Supreme Court of New Mexico.

May 4, 1989.

*407Lanphere, McBride & Gross, Eric D. Lanphere, Rodey, Dickason, Sloan, Akin & Robb, William S. Dixon, James O. Browning, Charles K. Purcell, Albuquerque, for third-party-plaintiff-appellant.

Modrall, Sperling, Roehl, Harris & Sisk, Kevin T. Riedel, J. Douglas Foster, Albuquerque, for third-party-defendant-appellee Horizon.

OPINION

SCARBOROUGH, Justice.

This suit involves a dispute between a group of persons owning certain subdivision lots, the civic association organized to represent them and the development corporation associated with the subdivisions. The lots were purchased in anticipation of rising residential and commercial development in an area which remains essentially unimproved and unoccupied. Defendant and third-party plaintiff, Valley Improvement Association, Inc. (VIA) appeals from the district court the dismissal of its third-party complaint against appellee Horizon Corporation (Horizon). We affirm.

Factual Background. Plaintiffs in the underlying class action lawsuit are past and present owners of lots in two subdivisions located in Valencia County, New Mexico. The lots were platted and promoted by Horizon, a land development corporation. VIA is the successor in interest to Horizon Communities Improvement Association (HCIA), a New Mexico nonprofit corporation formed in 1969, with Horizon’s involvement, and intended to be a civic organization representing the lot owners. HCIA was charged with “promotpng] the common good and social welfare” of the subdivision landowners. Until about 1983 one or more Horizon officers or representatives served as members of the HCIA/VIA board of directors.

After the formation of HCIA, Horizon deeded all of the subdivision lots to HCIA who in turn deeded the properties back to Horizon subject to certain indentures. Then, between 1969 and 1981, Horizon sold thousands of individual lots subject to the indentures which empowered HCIA/VIA to assess and collect annual charges on each lot. The collected funds were to be used for the benefit of the subdivisions.

Plaintiffs in the underlying suit allege that while funds in excess of $15,000,000 have been collected by HCIA/VIA, only negligible amounts have actually been used to benefit the properties. Apparently little or no utility services, buildings, or improved roads exist within the two subdivisions which remain undeveloped. The directors of HCIA/VIA are said to have used the funds unlawfully. The assessment methods themselves are said to be irrational and arbitrary.
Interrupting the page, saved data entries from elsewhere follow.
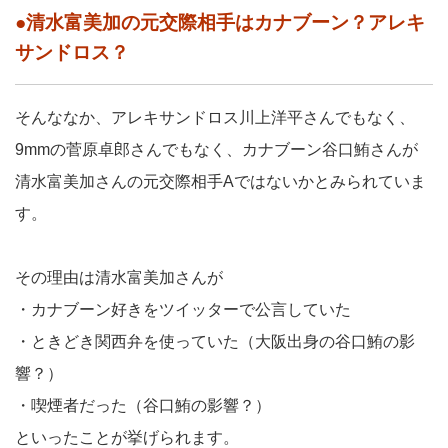
●清水富美加の元交際相手はカナブーン？アレキ
サンドロス？
そんななか、アレキサンドロス川上洋平さんでもなく、
9mmの菅原卓郎さんでもなく、カナブーン谷口鮪さんが
清水富美加さんの元交際相手Aではないかとみられていま
す。
その理由は清水富美加さんが
・カナブーン好きをツイッターで公言していた
・ときどき関西弁を使っていた（大阪出身の谷口鮪の影
響？）
・喫煙者だった（谷口鮪の影響？）
といったことが挙げられます。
Enforcement action by HCIA/VIA is said to be selective.

At the same time HCIA/VIA has filed foreclosure actions upon hundreds of landowners for nonpayment of the assessments. Also, a large number of the lots have been sold by the State of New Mexico for unpaid taxes. The plaintiffs claim there is little, if any, market for the resale of these lots due, in large part, to the continued existence of the indentures. The plaintiffs allege the directors of VIA have so manipulated the association meetings and elections that the voting power of the membership is illusory leaving the members with no effective way to eliminate or *408change the assessments other than legal action.

In their complaint against VIA, the plaintiffs listed a number of potential remedies including: the dissolution of VIA; an accounting for all of the assessments VIA has received; the invalidation of the indentures; turning over the assessment funds to the plaintiffs, to a trustee, or to another nonprofit corporation formed under the direction of the court; the return of foreclosed upon properties to their former owners; and enjoining VIA from paying the attorney fees of its officers and directors in this or related suits.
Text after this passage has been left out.